Open klevzoff opened this issue 4 years ago • 5 comments

This PR adds support for Tpetra-based LAI. It provides similar functionality to other existing LA interfaces. It is not enabled by default, meaning the Epetra-based Trilinos interface is still default. The plan is to hopefully get it used and tested and eventually replace the old one.

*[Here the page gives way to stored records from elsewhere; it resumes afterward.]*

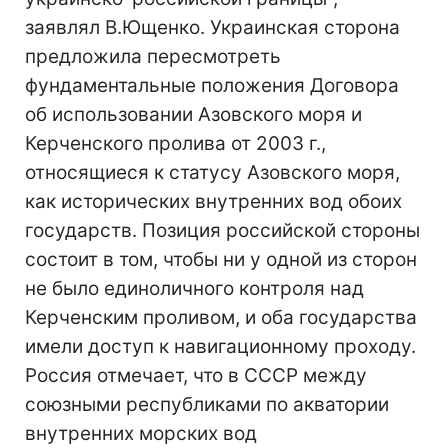
заявлял В.Ющенко. Украинская сторона
предложила пересмотреть
фундаментальные положения Договора
об использовании Азовского моря и
Керченского пролива от 2003 г.,
относящиеся к статусу Азовского моря,
как исторических внутренних вод обоих
государств. Позиция российской стороны
состоит в том, чтобы ни у одной из сторон
не было единоличного контроля над
Керченским проливом, и оба государства
имели доступ к навигационному проходу.
Россия отмечает, что в СССР между
союзными республиками по акватории
внутренних морских вод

It uses OpenMP and/or GPU acceleration that is available (via Kokkos) in Trilinos packages:

  • Tpetra (matrices/vectors)
  • Belos (Krylov solvers)
  • Ifpack2 (smoothers)
  • MueLu (multigrid)

There is still a host-based matrix copy involved - the issue of copy avoiding is a lot more complex and is not addressed here. For vectors, the copy from LvArray::ArrayView occurs on device, however there is another host copy that gets allocated to support Tpetra's dual-view semantics. These cannot currently be eliminated due to a fundamental issue - Tpetra requires all its device allocations to be in Unified Memory (most solvers, in particular Krylov and preconditioners, seem to work fine when given non-UM vector views, but direct solver KLU2 fails). Some issues in their tracker dating back 4 years suggest relaxing that requirement may not be easy for them any time soon.

More specifically:

  • new classes TpetraVector, TpetraMatrix, TrilinosTpetraPreconditioner, TrilinosTpetraSolver and TrilinosTpetraInterface, with identical capabilities to exising Trilinos/Hypre/Petsc classes
  • added a "direct" option for preconditionerType input - it was mainly useful to troubleshoot BlockPreconditioner (eliminating the possibility of sub-block solvers underperforming) and I decided to leave it in
  • improved/refactored unit test for vector classes, with a proper test for each of the main API calls

The new interface:

  • [x] passes all unit tests, without and with CUDA (though we don't run the latter on Travis)
  • [x] passes almost all integrated tests without CUDA, with a few exceptions listed below
  • [x] passes almost all single-rank integrated tests with CUDA (unfortunately, I can't run multi-rank tests with CUDA reliably)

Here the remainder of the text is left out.